According to the Guardian, Bowie’s longtime pianist Mike Garson has said that Bowie was a huge fan of the young New Zealand singer Lorde. It seems that Bowie wasn’t just a fan of Lorde — apparently he saw her as “the future of music.” Lorde was selected to perform the acclaimed tribute to Bowie at this year’s Brit awards, and Garson said that “she was the perfect choice.”
“David really liked Lorde, and he felt like she was the future of music, and they had a few wonderful moments together. Some of David’s family members and David’s management had some suggestions she’d be the right one. They wanted to bring the next generation in.”
Bowie’s son, Duncan Jones, appreciated Lorde’s performance, tweeting afterwards that the tribute was “just… beautiful. Thank you.”
NME report that Garson was effusive in his praise of Lorde’s performance of Bowie’s “Life on Mars.”
“It was an amazing, momentous experience, and she really did justice to him. She was so nervous. She actually said if she didn’t sing the song to David, she couldn’t have gotten through it.”
While Bowie may have passed from us, his musical legacy has not and probably never will. Ultimate Classic Rock reveal that an unreleased Bowie track from 1970 has surfaced and is available as a free download as a tribute to Bowie’s career. The song, called “To Be Love,” was recorded by Bowie in 1970 but was never released. The songwriter and engineer Ron de Strulle uncovered the song, recorded in L.A., and has made it available as a free download at Mind Body Network.
De Strulle apparently cut five demos with Bowie at a time when Bowie’s management was hawking him around the major labels. He reveals that Bowie wanted to create a variety of signature styles that would demonstrate his versatility to the labels.
“David brought ideas and lyrics and we cut some rough tracks. If I played a few bars on the keyboard, he could see the whole picture and he could integrate it into his own work.
“David could pick up an instrument and play anything. He would say ‘I never played this instrument before,’ and then he would cut loose and play. Pure genius.”
Apparently, Bowie’s musical talent even extended to playing the drums.
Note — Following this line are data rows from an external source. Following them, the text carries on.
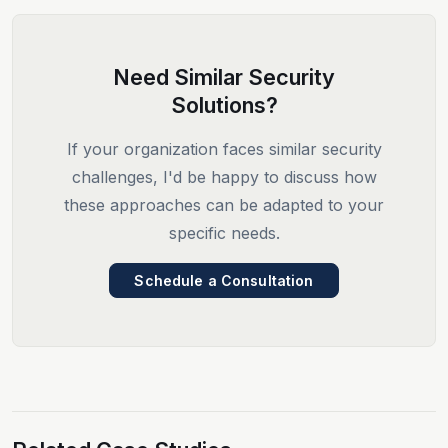
Need Similar Security
Solutions?
If your organization faces similar security
challenges, I'd be happy to discuss how
these approaches can be adapted to your
specific needs.
Schedule a Consultation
Bowie came up with a rhythm that he thought would be perfect for “To Be Love.” De Strulle says that Bowie loved the simplicity of the songs chords and melodies and said that it “brought Billie Holiday into the 1970s.”
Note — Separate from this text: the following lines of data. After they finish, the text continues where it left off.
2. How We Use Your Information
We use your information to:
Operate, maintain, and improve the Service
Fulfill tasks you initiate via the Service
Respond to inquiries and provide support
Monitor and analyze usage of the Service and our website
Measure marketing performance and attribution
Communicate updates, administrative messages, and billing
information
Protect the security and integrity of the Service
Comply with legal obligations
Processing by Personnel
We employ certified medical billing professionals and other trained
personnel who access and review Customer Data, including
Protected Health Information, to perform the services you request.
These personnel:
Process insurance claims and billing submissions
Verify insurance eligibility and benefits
During that trip to L.A., Bowie signed with RCA and went on to release no fewer than 11 albums in 10 years on that label. Many would argue that these were Bowie’s most creative years, and during that decade, Bowie released what are now regarded as seminal albums. Hunky Dory, Ziggy Stardust, and Aladdin Sane were released back-to-back during those early RCA years.
In comparison to Bowie, Lorde has released a solitary album, 2013’s Pure Heroine. It seems barely credible that on the strength of that album, Lorde has won 31 major industry awards from an incredible 82 nominations.
It is clear that Lorde is a very highly-regarded newcomer, but if she is ever to approach the stature of David Bowie in the music industry, she has more than a little catching up to do.